Heidemann (Familie)

Die Familie Heidemann war über 100 Jahre lang in Osterholz-Scharmbeck ansässig und führte Anfang des 20. Jh. das größte Bekleidungsgeschäft in Osterholz an der Hauptstraße, der heutigen Findorffstraße. Im Nationalsozialismus wurden sie gedemütigt, entrechtet und bis auf wenige Ausnahmen deportiert und in Lagern ermordet.

Mitte des 19. Jh. lebte sowohl in Osterholz als auch in Scharmbeck jeweils eine Familie Heidemann, ein evtl. Verwandtschaftsverhältnis der beiden Familien ist nicht dokumentiert.

Die Heidemanns in Scharmbeck

In Scharmbeck war die Familie von Abraham Heidemann bereits 1829 und 1844 als eine von acht dort ansässigen jüdischen Familien registriert. Das Bekleidungsgeschäft von J. A. Heidemann in der Scharmbecker Kirchenstraße 115 (später Nr. 10) übernahm 1880 Iwan Gotthelf. (Quelle: Menkhoff)

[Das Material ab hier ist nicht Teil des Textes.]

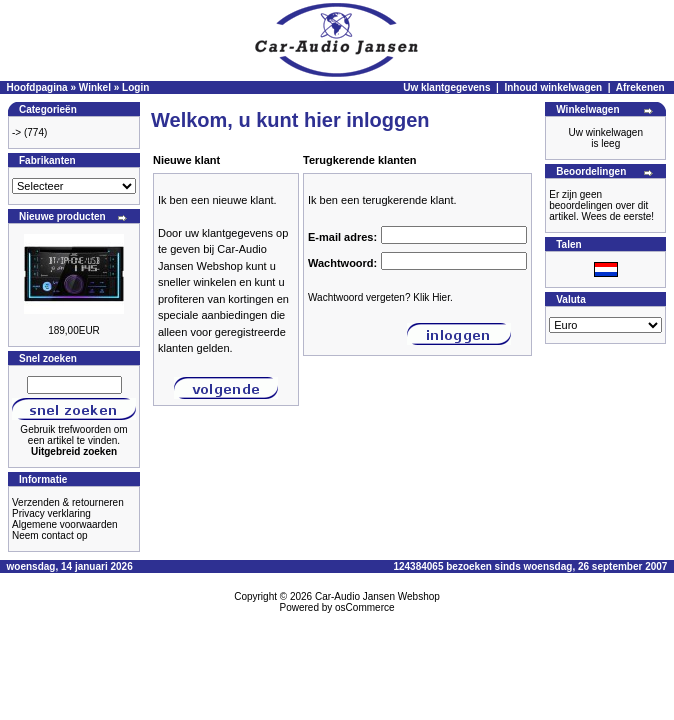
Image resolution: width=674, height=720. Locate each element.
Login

Die Heidemanns in Osterholz

In Osterholz wurde „der Osterholzer Heidemann“ 1840 Bezirksvorsteher der jüdischen Gemeinde. Das Unternehmen S. J. Heidemann wurde 1851 in der Osterholzer Hauptstraße 16 (später Findorffstraße 8 ) gegründet, 1893 wurde David Heidemann neuer Inhaber der Firma. Das Ehepaar S. J. Heidemann feierte 1901 Goldene Hochzeit. 1902 wurde das Geschäftshaus durch die Fa. Torbohm erweitert. David Heidemann wurde 1903 in den Gemeinderat der Israeliten-Gemeinde Osterholz-Scharmbeck gewählt. 1910 erwarb die Fa. Heidemann ein benachbartes Grundstück vom Uhrmacher Albert Murken, um ein modernes Geschäftshaus bauen zu lassen, welches 1911 eingeweiht wurde. J. Heidemann (vermutlich Josef bzw. Iwan Heidemann) wurde 1922 Rechnungsführer des neu gegründeten „Kaufmännischen Vereins Osterholz-Scharmbeck und Umgebung“. Am 1. Oktober 1937 kam es in Folge des Boykotts jüdischer Geschäfte zum Zwangsverkauf des Unternehmens an die Fa. Chr. Essen. (Quelle: Menkhoff)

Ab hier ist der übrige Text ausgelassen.